Keywords: Gray Matter, Brain

Motivation: Lower total brain and grey matter volume and reduced cerebral perfusion have been shown cross-sectionally in Duchenne muscular dystrophy (DMD) patients compared to healthy controls (8-18 years old).

Goal(s): We aimed to assess changes of these findings over time.

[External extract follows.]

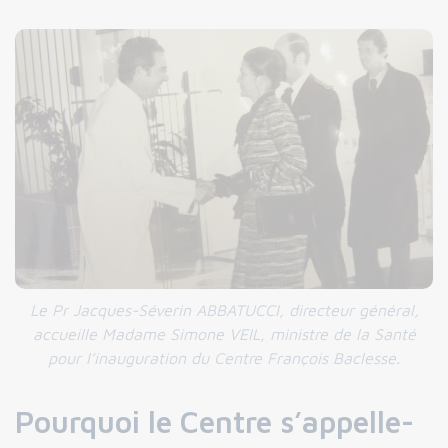
Le Pr Jacques-Séverin ABBATUCCI, directeur général,
accueille Madame Simone VEIL, ministre de la Santé
pour l’inauguration du Centre François Baclesse.
Pourquoi le Centre s’appelle-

Approach: We analyzed both; data from adults with DMD and longitudinal data.

Results: Our results show that the difference in total brain volume, grey matter volume and perfusion persist into adulthood, but that the rate of change over ~3 years did not differ between DMD and healthy controls. This suggests that structural brain changes in DMD are not progressive over this timeframe.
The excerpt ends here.